Dataset excerpts:

▬▬▬

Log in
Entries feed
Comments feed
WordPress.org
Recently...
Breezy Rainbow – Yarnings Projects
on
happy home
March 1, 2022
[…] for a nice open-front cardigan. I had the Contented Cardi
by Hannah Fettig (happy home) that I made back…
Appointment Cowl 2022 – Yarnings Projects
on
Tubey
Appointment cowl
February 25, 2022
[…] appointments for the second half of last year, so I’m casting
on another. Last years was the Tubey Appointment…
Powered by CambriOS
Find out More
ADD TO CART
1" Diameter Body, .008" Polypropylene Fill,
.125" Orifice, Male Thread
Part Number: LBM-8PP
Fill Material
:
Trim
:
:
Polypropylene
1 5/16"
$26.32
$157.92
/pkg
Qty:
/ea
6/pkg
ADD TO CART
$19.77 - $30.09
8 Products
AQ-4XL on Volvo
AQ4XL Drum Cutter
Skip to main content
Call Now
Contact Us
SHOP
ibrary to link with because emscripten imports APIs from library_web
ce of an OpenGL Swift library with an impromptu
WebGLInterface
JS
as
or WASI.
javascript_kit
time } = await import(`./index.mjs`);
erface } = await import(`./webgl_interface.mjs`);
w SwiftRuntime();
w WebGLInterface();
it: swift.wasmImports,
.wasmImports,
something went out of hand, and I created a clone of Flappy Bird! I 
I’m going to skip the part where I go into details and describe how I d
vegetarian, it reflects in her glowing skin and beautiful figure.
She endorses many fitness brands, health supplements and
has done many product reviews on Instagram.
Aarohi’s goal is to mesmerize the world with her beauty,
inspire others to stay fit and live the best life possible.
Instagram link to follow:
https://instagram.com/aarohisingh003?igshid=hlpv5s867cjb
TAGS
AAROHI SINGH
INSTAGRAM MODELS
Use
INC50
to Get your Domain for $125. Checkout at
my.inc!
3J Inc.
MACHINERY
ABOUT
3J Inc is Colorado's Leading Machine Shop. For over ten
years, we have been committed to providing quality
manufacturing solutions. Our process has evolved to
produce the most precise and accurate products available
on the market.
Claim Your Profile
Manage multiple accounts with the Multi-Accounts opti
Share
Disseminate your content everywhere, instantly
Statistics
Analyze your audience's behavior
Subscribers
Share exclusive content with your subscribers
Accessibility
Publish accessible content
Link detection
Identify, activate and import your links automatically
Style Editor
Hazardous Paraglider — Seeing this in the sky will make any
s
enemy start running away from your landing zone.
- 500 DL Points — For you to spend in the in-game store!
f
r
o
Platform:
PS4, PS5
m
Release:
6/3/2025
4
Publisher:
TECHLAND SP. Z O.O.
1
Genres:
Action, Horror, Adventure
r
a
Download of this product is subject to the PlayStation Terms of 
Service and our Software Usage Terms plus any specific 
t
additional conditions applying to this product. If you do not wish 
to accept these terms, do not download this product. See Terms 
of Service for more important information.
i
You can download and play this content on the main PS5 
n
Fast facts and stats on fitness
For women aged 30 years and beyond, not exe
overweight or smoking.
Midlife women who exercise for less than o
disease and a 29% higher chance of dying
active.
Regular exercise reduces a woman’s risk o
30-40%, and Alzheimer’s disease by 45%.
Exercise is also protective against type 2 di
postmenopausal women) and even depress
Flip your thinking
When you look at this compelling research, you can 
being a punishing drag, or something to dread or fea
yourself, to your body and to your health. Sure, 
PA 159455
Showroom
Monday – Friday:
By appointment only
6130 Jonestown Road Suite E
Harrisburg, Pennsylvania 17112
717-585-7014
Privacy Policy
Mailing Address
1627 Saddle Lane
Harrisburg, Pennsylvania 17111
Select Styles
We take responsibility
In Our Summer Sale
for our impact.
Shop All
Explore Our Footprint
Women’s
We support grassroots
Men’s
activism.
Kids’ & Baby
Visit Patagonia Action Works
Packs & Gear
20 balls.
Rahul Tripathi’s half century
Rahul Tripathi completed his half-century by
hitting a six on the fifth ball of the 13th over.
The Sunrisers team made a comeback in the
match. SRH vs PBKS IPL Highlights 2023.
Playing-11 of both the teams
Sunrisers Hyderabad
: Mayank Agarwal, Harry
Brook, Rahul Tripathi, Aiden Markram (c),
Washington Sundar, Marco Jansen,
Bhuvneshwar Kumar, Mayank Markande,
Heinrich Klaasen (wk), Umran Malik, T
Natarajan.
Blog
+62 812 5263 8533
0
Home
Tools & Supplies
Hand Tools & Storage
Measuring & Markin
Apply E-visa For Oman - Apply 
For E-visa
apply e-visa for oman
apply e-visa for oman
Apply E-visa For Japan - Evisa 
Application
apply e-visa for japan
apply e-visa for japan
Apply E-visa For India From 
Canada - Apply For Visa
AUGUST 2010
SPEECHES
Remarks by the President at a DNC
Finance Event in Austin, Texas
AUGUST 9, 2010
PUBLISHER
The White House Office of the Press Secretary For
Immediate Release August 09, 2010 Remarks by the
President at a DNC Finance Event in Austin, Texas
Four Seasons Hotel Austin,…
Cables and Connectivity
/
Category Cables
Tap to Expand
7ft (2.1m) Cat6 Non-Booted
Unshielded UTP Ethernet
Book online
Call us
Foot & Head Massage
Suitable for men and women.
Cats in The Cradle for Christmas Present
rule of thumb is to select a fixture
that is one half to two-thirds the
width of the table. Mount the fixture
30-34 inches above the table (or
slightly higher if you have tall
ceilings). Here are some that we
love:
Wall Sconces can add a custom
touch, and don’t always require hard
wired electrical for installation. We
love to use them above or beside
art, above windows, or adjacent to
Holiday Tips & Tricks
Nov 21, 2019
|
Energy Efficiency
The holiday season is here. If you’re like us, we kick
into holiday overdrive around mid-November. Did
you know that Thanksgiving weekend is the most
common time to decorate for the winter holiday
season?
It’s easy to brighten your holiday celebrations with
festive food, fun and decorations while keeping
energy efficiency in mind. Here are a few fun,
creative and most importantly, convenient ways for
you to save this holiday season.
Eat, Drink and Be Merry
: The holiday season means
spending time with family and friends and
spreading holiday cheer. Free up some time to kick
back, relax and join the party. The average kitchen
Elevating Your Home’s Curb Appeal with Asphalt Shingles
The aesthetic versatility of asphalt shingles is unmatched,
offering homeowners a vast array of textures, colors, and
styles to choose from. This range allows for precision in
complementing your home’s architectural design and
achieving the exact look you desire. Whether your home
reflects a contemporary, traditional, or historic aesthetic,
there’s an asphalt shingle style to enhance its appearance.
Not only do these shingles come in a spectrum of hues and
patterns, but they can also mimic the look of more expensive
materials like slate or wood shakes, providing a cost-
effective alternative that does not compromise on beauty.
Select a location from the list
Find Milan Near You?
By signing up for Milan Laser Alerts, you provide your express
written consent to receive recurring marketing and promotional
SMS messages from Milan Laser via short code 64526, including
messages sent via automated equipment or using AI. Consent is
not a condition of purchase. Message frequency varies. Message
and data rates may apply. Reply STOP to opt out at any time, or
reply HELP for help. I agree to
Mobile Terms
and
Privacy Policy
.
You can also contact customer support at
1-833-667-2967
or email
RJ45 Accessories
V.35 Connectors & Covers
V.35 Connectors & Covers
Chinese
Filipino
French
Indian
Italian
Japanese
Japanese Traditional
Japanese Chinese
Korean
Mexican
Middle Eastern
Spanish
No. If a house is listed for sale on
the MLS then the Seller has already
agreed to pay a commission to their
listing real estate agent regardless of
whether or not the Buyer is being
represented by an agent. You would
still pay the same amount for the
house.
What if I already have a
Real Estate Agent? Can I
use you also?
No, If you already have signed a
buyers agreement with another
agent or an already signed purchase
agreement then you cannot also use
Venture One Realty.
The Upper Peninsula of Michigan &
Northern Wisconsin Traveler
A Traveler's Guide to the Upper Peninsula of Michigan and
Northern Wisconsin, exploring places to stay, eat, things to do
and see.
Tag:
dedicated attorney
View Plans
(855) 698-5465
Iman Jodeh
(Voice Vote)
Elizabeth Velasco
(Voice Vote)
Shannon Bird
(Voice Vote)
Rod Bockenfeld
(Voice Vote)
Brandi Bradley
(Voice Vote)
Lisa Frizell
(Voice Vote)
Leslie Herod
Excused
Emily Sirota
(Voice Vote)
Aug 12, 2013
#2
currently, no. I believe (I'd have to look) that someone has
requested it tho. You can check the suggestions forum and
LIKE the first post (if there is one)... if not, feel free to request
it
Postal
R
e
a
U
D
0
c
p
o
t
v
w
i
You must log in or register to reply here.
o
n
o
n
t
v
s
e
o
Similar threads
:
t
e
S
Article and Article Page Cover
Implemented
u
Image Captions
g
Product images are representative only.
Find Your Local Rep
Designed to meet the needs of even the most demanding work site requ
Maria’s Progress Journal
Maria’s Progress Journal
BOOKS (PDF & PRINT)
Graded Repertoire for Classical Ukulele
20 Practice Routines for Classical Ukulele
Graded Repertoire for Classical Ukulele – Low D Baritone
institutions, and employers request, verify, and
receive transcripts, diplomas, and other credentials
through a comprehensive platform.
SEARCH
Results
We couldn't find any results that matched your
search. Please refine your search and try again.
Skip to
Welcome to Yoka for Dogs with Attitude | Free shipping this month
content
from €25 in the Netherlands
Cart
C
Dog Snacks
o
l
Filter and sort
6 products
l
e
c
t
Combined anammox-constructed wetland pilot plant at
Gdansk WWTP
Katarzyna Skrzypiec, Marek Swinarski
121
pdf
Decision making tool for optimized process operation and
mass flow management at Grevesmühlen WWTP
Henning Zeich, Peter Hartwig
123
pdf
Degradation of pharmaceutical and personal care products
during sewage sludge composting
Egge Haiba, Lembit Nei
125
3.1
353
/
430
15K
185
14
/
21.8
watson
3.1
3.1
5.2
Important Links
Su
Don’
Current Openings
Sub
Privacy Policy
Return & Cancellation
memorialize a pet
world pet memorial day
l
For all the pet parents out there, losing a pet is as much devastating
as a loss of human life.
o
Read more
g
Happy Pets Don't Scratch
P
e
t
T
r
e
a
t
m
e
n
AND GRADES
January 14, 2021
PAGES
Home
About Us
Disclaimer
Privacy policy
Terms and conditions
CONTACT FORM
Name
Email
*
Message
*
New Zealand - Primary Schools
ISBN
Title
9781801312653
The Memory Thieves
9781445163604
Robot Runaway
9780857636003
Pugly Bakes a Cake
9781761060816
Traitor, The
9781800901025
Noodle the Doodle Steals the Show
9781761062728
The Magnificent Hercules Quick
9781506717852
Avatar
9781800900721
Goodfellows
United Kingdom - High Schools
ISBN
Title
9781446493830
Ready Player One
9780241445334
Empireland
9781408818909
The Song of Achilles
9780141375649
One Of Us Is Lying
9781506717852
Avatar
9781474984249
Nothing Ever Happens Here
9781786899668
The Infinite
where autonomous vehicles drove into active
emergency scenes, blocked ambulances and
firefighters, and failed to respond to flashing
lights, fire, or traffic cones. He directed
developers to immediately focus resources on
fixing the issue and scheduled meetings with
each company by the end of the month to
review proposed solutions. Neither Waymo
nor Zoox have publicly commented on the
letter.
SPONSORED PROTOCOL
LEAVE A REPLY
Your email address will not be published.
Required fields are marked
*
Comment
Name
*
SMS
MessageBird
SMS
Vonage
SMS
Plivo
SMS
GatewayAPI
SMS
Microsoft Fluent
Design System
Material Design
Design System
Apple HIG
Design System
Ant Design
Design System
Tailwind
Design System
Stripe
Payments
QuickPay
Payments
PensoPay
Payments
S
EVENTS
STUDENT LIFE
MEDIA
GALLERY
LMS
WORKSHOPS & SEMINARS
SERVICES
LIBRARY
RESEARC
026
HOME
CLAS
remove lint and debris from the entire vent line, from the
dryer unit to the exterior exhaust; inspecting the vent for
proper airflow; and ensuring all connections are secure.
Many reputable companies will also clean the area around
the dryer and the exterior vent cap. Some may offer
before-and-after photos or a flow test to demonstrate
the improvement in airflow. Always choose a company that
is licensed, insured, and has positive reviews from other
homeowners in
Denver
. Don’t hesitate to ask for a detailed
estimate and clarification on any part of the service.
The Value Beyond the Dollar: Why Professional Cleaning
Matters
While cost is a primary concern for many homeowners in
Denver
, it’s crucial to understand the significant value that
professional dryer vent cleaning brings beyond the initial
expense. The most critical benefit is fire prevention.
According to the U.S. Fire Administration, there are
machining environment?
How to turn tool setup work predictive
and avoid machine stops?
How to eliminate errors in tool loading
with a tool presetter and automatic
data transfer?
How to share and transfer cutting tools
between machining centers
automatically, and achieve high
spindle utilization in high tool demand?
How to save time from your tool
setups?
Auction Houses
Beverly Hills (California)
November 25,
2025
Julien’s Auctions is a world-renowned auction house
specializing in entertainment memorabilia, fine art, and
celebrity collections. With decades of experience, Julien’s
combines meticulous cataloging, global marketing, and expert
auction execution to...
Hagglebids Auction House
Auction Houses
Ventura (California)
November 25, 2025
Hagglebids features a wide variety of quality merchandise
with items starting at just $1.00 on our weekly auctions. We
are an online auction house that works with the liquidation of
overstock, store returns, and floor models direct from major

▬▬▬

> _Try it_: If a line in the entries above contains "most", report it.

> _Solution_:
produce the most precise and accurate products available
you know that Thanksgiving weekend is the most
creative and most importantly, convenient ways for
Designed to meet the needs of even the most demanding work site requ
expense. The most critical benefit is fire prevention.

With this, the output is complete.